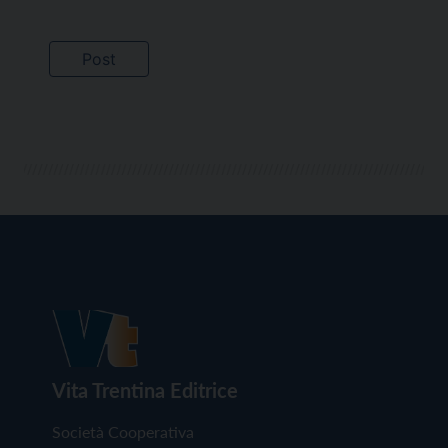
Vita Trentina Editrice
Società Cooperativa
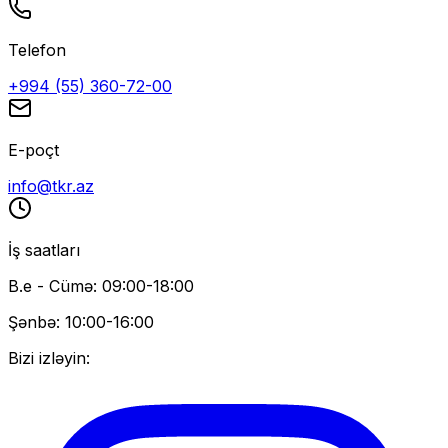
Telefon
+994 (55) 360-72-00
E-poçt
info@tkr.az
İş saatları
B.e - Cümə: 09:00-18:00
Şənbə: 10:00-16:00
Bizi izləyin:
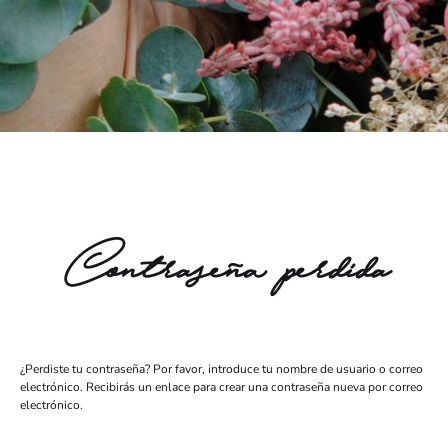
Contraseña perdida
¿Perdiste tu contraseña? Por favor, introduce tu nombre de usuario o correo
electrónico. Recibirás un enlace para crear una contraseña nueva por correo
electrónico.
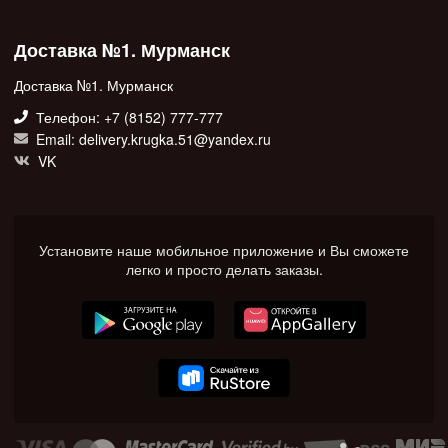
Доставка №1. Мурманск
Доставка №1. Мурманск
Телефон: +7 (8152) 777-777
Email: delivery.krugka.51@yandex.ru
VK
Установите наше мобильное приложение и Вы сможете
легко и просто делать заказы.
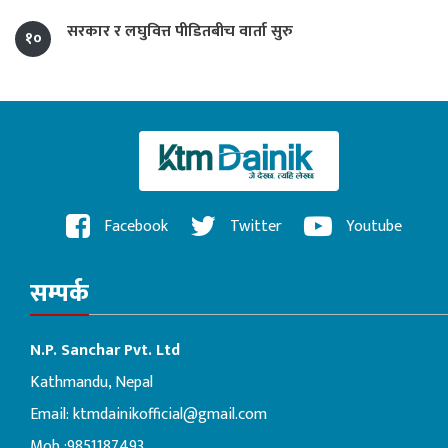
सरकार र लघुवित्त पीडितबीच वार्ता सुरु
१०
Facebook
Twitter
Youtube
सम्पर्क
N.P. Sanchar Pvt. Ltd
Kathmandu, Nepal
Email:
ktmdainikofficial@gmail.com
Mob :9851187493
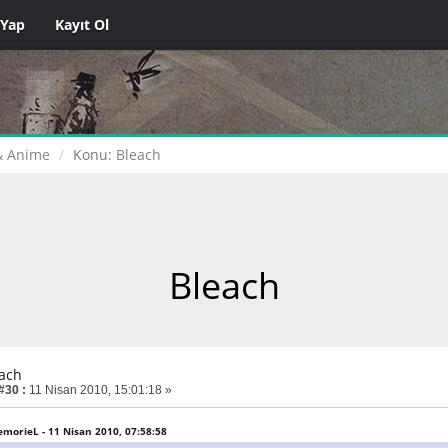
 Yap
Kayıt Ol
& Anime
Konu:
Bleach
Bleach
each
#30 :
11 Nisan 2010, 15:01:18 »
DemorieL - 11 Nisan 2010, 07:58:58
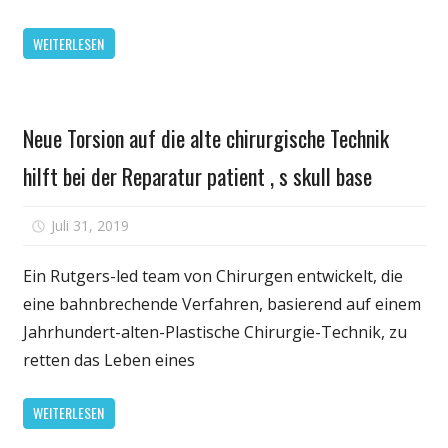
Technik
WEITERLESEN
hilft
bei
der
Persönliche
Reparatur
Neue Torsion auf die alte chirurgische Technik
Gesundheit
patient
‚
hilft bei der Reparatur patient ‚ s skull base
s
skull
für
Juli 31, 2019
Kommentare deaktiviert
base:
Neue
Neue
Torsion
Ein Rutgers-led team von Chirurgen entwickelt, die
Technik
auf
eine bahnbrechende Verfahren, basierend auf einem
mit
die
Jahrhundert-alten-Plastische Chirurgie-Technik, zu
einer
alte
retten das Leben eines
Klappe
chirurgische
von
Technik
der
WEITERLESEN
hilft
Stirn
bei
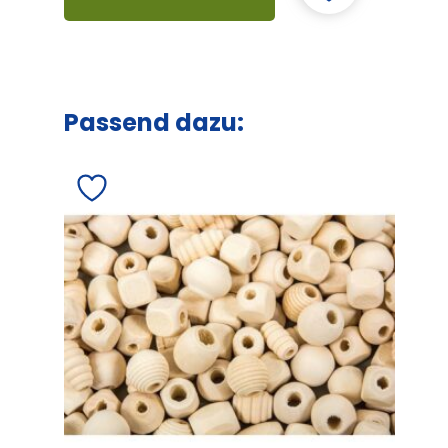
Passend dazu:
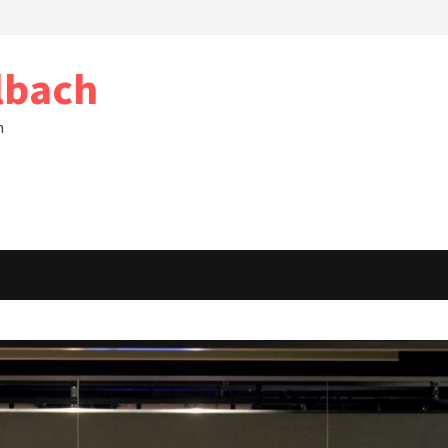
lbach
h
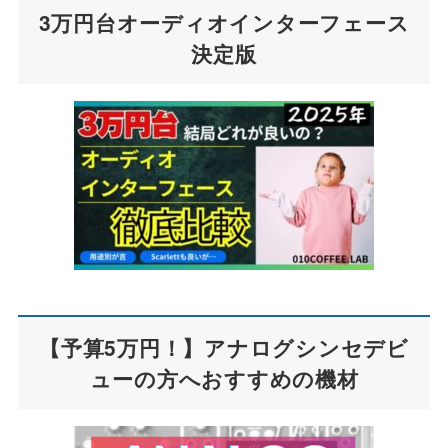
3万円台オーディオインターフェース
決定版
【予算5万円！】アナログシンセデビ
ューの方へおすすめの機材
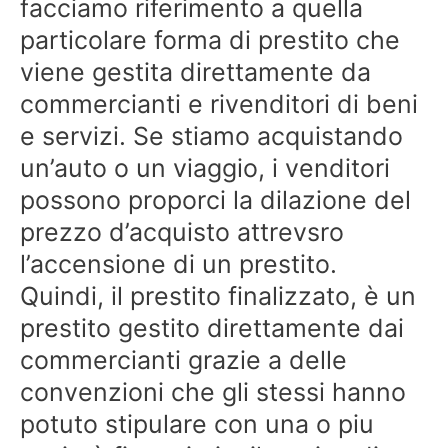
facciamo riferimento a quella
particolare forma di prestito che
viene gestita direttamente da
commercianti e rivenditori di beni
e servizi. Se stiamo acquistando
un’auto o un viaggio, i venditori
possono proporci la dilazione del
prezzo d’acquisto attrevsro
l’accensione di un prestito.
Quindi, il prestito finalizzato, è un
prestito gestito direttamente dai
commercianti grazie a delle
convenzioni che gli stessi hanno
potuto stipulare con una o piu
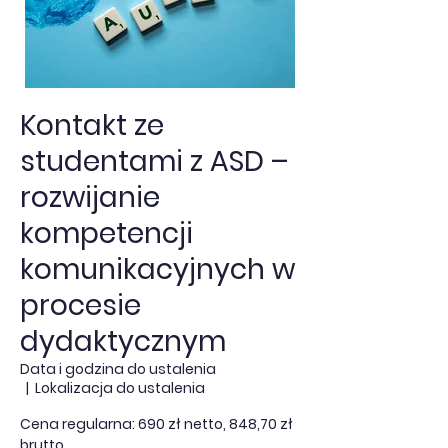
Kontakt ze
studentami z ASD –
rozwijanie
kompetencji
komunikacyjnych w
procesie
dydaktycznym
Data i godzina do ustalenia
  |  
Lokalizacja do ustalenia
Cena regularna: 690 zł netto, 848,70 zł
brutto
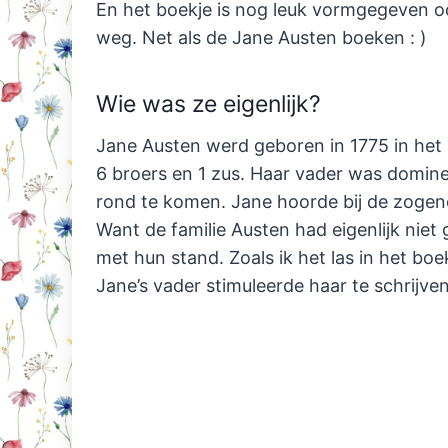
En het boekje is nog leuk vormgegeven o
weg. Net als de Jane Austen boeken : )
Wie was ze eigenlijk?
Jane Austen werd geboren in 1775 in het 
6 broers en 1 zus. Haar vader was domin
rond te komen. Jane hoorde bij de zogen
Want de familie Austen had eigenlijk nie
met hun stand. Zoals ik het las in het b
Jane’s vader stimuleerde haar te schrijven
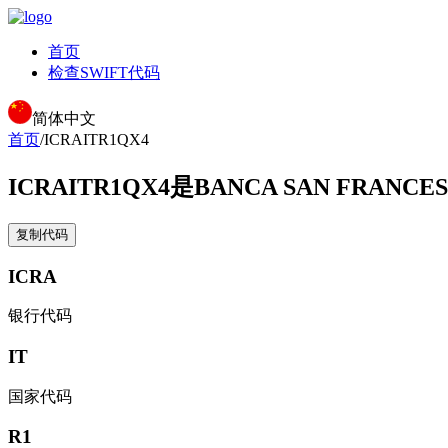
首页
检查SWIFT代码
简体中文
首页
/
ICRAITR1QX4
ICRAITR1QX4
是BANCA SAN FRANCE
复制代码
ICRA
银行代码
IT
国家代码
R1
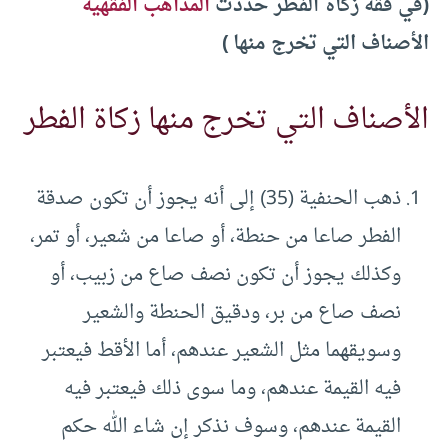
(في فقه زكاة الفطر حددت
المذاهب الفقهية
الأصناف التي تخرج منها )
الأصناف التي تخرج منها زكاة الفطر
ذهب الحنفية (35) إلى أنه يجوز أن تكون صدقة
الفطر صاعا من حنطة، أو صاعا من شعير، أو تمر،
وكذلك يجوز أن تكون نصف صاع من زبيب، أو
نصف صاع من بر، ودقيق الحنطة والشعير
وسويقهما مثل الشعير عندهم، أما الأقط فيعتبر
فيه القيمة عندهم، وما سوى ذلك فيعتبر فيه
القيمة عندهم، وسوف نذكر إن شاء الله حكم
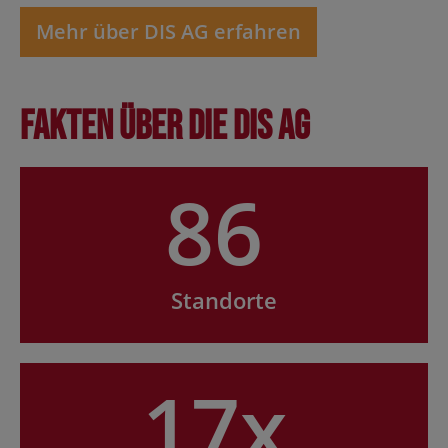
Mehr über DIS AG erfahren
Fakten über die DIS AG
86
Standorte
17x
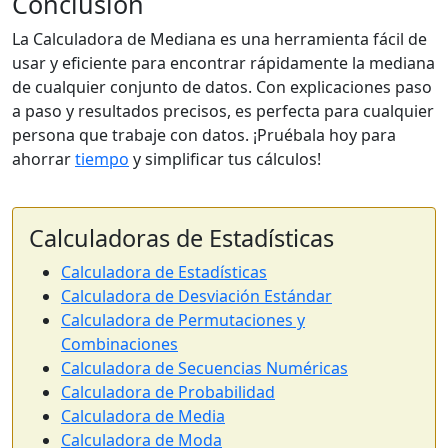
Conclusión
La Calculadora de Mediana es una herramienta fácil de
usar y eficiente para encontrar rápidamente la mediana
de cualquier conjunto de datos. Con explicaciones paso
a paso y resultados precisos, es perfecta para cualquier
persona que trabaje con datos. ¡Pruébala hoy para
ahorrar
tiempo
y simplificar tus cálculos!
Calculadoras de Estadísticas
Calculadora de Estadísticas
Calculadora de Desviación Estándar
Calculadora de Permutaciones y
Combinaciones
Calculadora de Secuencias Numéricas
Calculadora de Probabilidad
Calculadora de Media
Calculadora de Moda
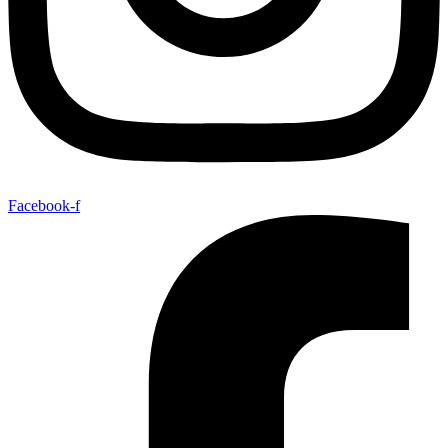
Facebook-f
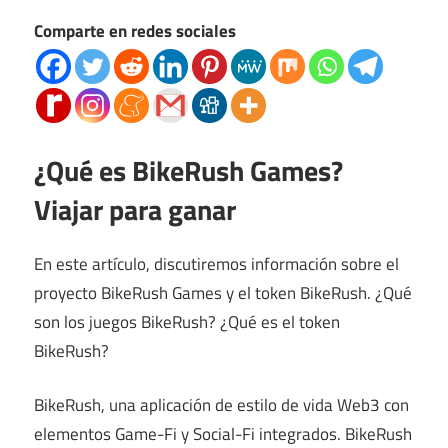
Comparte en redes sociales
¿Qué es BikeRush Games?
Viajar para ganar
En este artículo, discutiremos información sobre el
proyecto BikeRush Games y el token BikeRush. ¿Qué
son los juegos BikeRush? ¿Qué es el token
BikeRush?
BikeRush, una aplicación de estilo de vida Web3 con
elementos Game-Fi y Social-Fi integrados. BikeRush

# [Activity]
Would you repeat each line of the listing exactly, skipping any picture?

# [Task output]
Vita Trentina Editrice
Società Cooperativa
Telefon
+994 (55) 360-72-00
E-poçt
info@tkr.az
İş saatları
B.e - Cümə: 09:00-18:00
Şənbə: 10:00-16:00
Bizi izləyin:
Contraseña perdida
¿Perdiste tu contraseña? Por favor, introduce tu nombre de usuario o correo
electrónico. Recibirás un enlace para crear una contraseña nueva por correo
electrónico.
Доставка №1. Мурманск
Доставка №1. Мурманск
Телефон: +7 (8152) 777-777
Email: delivery.krugka.51@yandex.ru
VK
Установите наше мобильное приложение и Вы сможете
легко и просто делать заказы.
सरकार र लघुवित्त पीडितबीच वार्ता सुरु
१०
Facebook
Twitter
Youtube
सम्पर्क
N.P. Sanchar Pvt. Ltd
Kathmandu, Nepal
Email:
ktmdainikofficial@gmail.com
Mob :9851187493
 Yap
Kayıt Ol
& Anime
Konu:
Bleach
Bleach
each
#30 :
11 Nisan 2010, 15:01:18 »
DemorieL - 11 Nisan 2010, 07:58:58
Technik
WEITERLESEN
hilft
bei
der
Persönliche
Reparatur
Neue Torsion auf die alte chirurgische Technik
Gesundheit
patient
‚
hilft bei der Reparatur patient ‚ s skull base
s
skull
für
Juli 31, 2019
Kommentare deaktiviert
base:
Neue
Neue
Torsion
Ein Rutgers-led team von Chirurgen entwickelt, die
Technik
auf
eine bahnbrechende Verfahren, basierend auf einem
mit
die
Jahrhundert-alten-Plastische Chirurgie-Technik, zu
einer
alte
retten das Leben eines
Klappe
chirurgische
von
Technik
der
WEITERLESEN
hilft
Stirn
bei
Passend dazu:
lbach
h
3万円台オーディオインターフェース
決定版
【予算5万円！】アナログシンセデビ
ューの方へおすすめの機材
facciamo riferimento a quella
particolare forma di prestito che
viene gestita direttamente da
commercianti e rivenditori di beni
e servizi. Se stiamo acquistando
un’auto o un viaggio, i venditori
possono proporci la dilazione del
prezzo d’acquisto attrevsro
l’accensione di un prestito.
Quindi, il prestito finalizzato, è un
prestito gestito direttamente dai
commercianti grazie a delle
convenzioni che gli stessi hanno
potuto stipulare con una o piu
Kontakt ze
studentami z ASD –
rozwijanie
kompetencji
komunikacyjnych w
procesie
dydaktycznym
Data i godzina do ustalenia
  |  
Lokalizacja do ustalenia
Cena regularna: 690 zł netto, 848,70 zł
brutto
En het boekje is nog leuk vormgegeven o
weg. Net als de Jane Austen boeken : )
Wie was ze eigenlijk?
Jane Austen werd geboren in 1775 in het 
6 broers en 1 zus. Haar vader was domin
rond te komen. Jane hoorde bij de zogen
Want de familie Austen had eigenlijk nie
met hun stand. Zoals ik het las in het b
Jane’s vader stimuleerde haar te schrijven
首页
检查SWIFT代码
简体中文
首页
/
ICRAITR1QX4
ICRAITR1QX4
是BANCA SAN FRANCE
复制代码
ICRA
银行代码
IT
国家代码
R1
(في فقه زكاة الفطر حددت
المذاهب الفقهية
الأصناف التي تخرج منها )
الأصناف التي تخرج منها زكاة الفطر
ذهب الحنفية (35) إلى أنه يجوز أن تكون صدقة
الفطر صاعا من حنطة، أو صاعا من شعير، أو تمر،
وكذلك يجوز أن تكون نصف صاع من زبيب، أو
نصف صاع من بر، ودقيق الحنطة والشعير
وسويقهما مثل الشعير عندهم، أما الأقط فيعتبر
فيه القيمة عندهم، وما سوى ذلك فيعتبر فيه
القيمة عندهم، وسوف نذكر إن شاء الله حكم
Mehr über DIS AG erfahren
Fakten über die DIS AG
86
Standorte
17x
Conclusión
La Calculadora de Mediana es una herramienta fácil de
usar y eficiente para encontrar rápidamente la mediana
de cualquier conjunto de datos. Con explicaciones paso
a paso y resultados precisos, es perfecta para cualquier
persona que trabaje con datos. ¡Pruébala hoy para
ahorrar
tiempo
y simplificar tus cálculos!
Calculadoras de Estadísticas
Calculadora de Estadísticas
Calculadora de Desviación Estándar
Calculadora de Permutaciones y
Combinaciones
Calculadora de Secuencias Numéricas
Calculadora de Probabilidad
Calculadora de Media
Calculadora de Moda
Facebook-f
Comparte en redes sociales
¿Qué es BikeRush Games?
Viajar para ganar
En este artículo, discutiremos información sobre el
proyecto BikeRush Games y el token BikeRush. ¿Qué
son los juegos BikeRush? ¿Qué es el token
BikeRush?
BikeRush, una aplicación de estilo de vida Web3 con
elementos Game-Fi y Social-Fi integrados. BikeRush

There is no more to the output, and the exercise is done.